2. Track Progress Objectively with Data
To accurately assess your goal progress and avoid demotivation from faulty memory, use objective data collection methods like an app to track your efforts and emotional states. This provides a clear, unbiased view of your trajectory, helping you calibrate your efforts.
3. Avoid Vision Boards for Motivation
While vision boards help identify goals, avoid relying on them solely for motivation as visualizing a goal as already achieved can decrease your body’s physiological readiness to act. This can make you less likely to take the first steps towards your goal.
4. Break Down Big Goals
To make large, abstract goals more achievable, break them down into concrete, manageable sub-goals, such as a two-week plan. This helps translate your long-term vision into practical, day-to-day steps.
5. Simulate Energy for Easier Perception
To make tasks appear less challenging, consume actual sugar or even use a placebo if you associate it with energy, as this can induce a visual illusion of proximity. This makes distances to goals seem shorter and the world appear easier, boosting motivation.

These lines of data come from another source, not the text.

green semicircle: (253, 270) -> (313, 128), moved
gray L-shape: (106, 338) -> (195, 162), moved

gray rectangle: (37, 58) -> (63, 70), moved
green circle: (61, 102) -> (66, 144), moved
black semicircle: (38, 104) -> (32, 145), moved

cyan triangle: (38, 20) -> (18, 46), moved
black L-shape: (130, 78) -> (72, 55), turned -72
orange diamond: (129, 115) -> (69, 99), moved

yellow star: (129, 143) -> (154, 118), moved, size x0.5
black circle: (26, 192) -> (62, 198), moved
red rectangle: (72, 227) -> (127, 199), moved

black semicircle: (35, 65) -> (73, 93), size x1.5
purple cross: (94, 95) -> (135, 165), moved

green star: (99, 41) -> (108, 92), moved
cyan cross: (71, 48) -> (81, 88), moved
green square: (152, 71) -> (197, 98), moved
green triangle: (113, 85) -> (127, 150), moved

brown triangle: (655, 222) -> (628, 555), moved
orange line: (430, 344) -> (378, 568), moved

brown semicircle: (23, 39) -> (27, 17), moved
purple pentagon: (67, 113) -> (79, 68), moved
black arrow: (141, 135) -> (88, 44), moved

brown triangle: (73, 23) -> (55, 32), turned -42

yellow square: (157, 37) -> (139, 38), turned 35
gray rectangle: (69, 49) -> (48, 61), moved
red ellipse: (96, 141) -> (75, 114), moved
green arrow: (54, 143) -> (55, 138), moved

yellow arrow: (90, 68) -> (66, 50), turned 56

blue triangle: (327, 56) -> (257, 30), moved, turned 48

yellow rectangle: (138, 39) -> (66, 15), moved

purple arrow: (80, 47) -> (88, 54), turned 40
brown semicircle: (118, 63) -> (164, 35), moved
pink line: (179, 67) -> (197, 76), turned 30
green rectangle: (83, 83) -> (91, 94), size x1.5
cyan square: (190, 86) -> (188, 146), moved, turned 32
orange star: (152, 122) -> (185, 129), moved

6. Use Deadlines for Cognitive Goals
For cognitive goals requiring sustained effort, set a public deadline and commit to it, such as inviting people to a performance. This external commitment creates necessary pressure, ensuring consistent investment and progress over time.
4 Key Quotes
If you were on a boat and the boat started to sink, that's not the time. You want to start looking for life jackets. You already want to know where one is so you can go to it right away.
Dr. Emily Balcetis
When it's really harder for your body, because of its physical state, to move within a space, you might say, like, well, why don't they just go exercise? Because the world looks harder to them.
Dr. Emily Balcetis
We're not going to do our best thinking when we're in crisis mode. But we don't have to if we have used, if we have already used our resources in advance to come up with that plan B or that plan C.
Dr. Emily Balcetis
I just got sweaty and jittery and anxious, and I couldn't focus. And I happened to marry the same kind of person. He also can't drink caffeine, but loves the taste of coffee. The interesting thing is that we both have to have coffee in the morning to feel like we're ready to go for the day.
Dr. Emily Balcetis
3 Protocols
Narrow Visual Target for Physical Goals
Dr. Emily Balcetis- Choose a specific target up ahead (e.g., a stop sign, the shorts of a person, a point on the finish line).
- Imagine a spotlight shining just on that target, or that you have blinders on.
- Tune out peripheral distractions like people, buildings, or other objects.
- Focus intensely on that target until you reach it.
- Once the target is reached, recalibrate and choose the next goal/target.
Effective Goal Planning and Obstacle Anticipation
Dr. Emily Balcetis- Articulate what the goal is and visualize the desired future (e.g., using a dream board, but don't stop here).
- Break down the big picture goal into more manageable, concrete steps (e.g., a two-week plan, then the next two weeks).
- Simultaneously think about the specific obstacles that might stand in the way of success.
- Develop plan B, C, or D in advance for each anticipated obstacle, so you know the next step if it occurs.
Objective Progress Assessment for Cognitive Goals
Dr. Emily Balcetis- Identify a cognitive goal that involves time and a deadline (e.g., learning a skill, writing a book).
- Instead of relying on faulty memory, use a tracking system (e.g., a 'Reporter app' or journal) to collect objective data.
- Regularly record specific details about your efforts (e.g., 'Did you practice?', 'How did you do?', 'How do you feel?').
- After a set period (e.g., a month), download and review the collected data objectively to assess your actual trajectory and progress.
- Use this accurate data to calibrate your efforts and reset goals as needed, rather than relying on subjective feelings.